Síndrome de Burnout: o esgotamento físico e mental ligado à vida profissional

Enviada em 20/10/2020

Em suas obras, o desenhista Pawel Kuczynski revela o meio social injusto, falido e com valores deturpados. Fora das telas, as relações humanas assemelham-se a realidade retratada pelo ilustrador, e o esgotamento físico e mental ligado à vida profissional instala-se na humanidade. Logo, seja pelas novas exigências do mercado, seja pela cultura do vitimismo, faz-se necessária a análise das causas e dos efeitos da síndrome de Burnout na população.
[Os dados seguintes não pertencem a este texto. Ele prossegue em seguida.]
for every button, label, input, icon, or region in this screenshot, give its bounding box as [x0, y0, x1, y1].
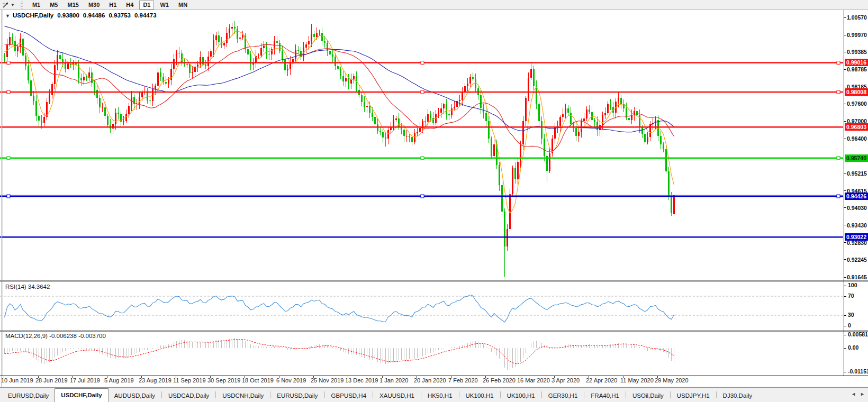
tab-divider	[161, 391, 162, 398]
chart-tab-dj30-daily[interactable]: DJ30,Daily	[718, 390, 758, 402]
chart-tab-uk100-h1[interactable]: UK100,H1	[502, 390, 540, 402]
tab-divider	[584, 391, 584, 398]
tab-scroll-right-button[interactable]: ►	[860, 391, 865, 397]
tab-divider	[716, 391, 717, 398]
timeframe-button-m30[interactable]: M30	[85, 1, 103, 10]
tab-divider	[215, 391, 216, 398]
tab-scroll-controls: ◄ ►	[851, 391, 865, 397]
timeframe-toolbar: ▼ M1M5M15M30H1H4D1W1MN	[0, 0, 868, 10]
toolbar-grip	[21, 2, 23, 8]
timeframe-button-m15[interactable]: M15	[64, 1, 82, 10]
chart-tab-usoil-daily[interactable]: USOil,Daily	[627, 390, 669, 402]
crosshair-cursor-icon	[2, 2, 10, 8]
terminal-window: ▼ M1M5M15M30H1H4D1W1MN ▼USDCHF,Daily0.93…	[0, 0, 868, 402]
tab-divider	[421, 391, 421, 398]
tab-divider	[324, 391, 325, 398]
chart-tab-eurusd-daily[interactable]: EURUSD,Daily	[3, 390, 54, 402]
timeframe-button-m1[interactable]: M1	[29, 1, 44, 10]
chart-tab-xauusd-h1[interactable]: XAUUSD,H1	[374, 390, 420, 402]
chart-tab-bar: EURUSD,DailyUSDCHF,DailyAUDUSD,DailyUSDC…	[0, 387, 868, 402]
tab-divider	[541, 391, 542, 398]
tab-scroll-left-button[interactable]: ◄	[851, 391, 856, 397]
chart-tab-usdchf-daily[interactable]: USDCHF,Daily	[54, 388, 108, 402]
tab-divider	[626, 391, 626, 398]
chart-tab-ger30-h1[interactable]: GER30,H1	[543, 390, 583, 402]
timeframe-buttons: M1M5M15M30H1H4D1W1MN	[28, 1, 192, 10]
timeframe-button-w1[interactable]: W1	[156, 1, 173, 10]
chart-tab-usdjpy-h1[interactable]: USDJPY,H1	[672, 390, 715, 402]
tab-divider	[373, 391, 373, 398]
chart-tab-audusd-daily[interactable]: AUDUSD,Daily	[109, 390, 160, 402]
timeframe-button-mn[interactable]: MN	[175, 1, 191, 10]
timeframe-button-m5[interactable]: M5	[46, 1, 61, 10]
chart-tab-fra40-h1[interactable]: FRA40,H1	[585, 390, 625, 402]
chart-tab-hk50-h1[interactable]: HK50,H1	[422, 390, 458, 402]
tab-divider	[270, 391, 270, 398]
tab-divider	[670, 391, 671, 398]
cursor-tool-button[interactable]: ▼	[0, 1, 17, 10]
tab-divider	[459, 391, 459, 398]
chart-tab-eurusd-daily[interactable]: EURUSD,Daily	[272, 390, 323, 402]
chart-tab-uk100-h1[interactable]: UK100,H1	[460, 390, 499, 402]
chart-tab-gbpusd-h4[interactable]: GBPUSD,H4	[326, 390, 372, 402]
price-chart-canvas[interactable]	[0, 0, 868, 387]
cursor-tool-dropdown-icon[interactable]: ▼	[11, 3, 15, 7]
timeframe-button-d1[interactable]: D1	[139, 1, 154, 10]
timeframe-button-h1[interactable]: H1	[105, 1, 120, 10]
chart-tab-usdcad-daily[interactable]: USDCAD,Daily	[163, 390, 214, 402]
tab-divider	[500, 391, 501, 398]
timeframe-button-h4[interactable]: H4	[122, 1, 137, 10]
chart-tab-usdcnh-daily[interactable]: USDCNH,Daily	[217, 390, 269, 402]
Em primeiro plano, cabe cabe ressaltar a relação da nova configuração humana e os reflexos no modo de produção do século XXI. A partir da revolução industrial inglesa, o trabalho destaca-se como uma forma de obtenção de lucro no contexto capitalista. Nesse sentido, com o advento da globalização e a intensa revolução tecnológica, o mercado de trabalho se expande; porém, também torna-se mais exigente. Assim, segundo o filósofo Byung Chul Han, configura-se uma sociedade do cansaço em que, a partir da ilusão de tudo poder, o sujeito cobra de si a máxima eficiência em todas as suas ações. Diante disso, essa conjuntura trás como consequência uma maré montante de deprimidos, frustrados e suicidas.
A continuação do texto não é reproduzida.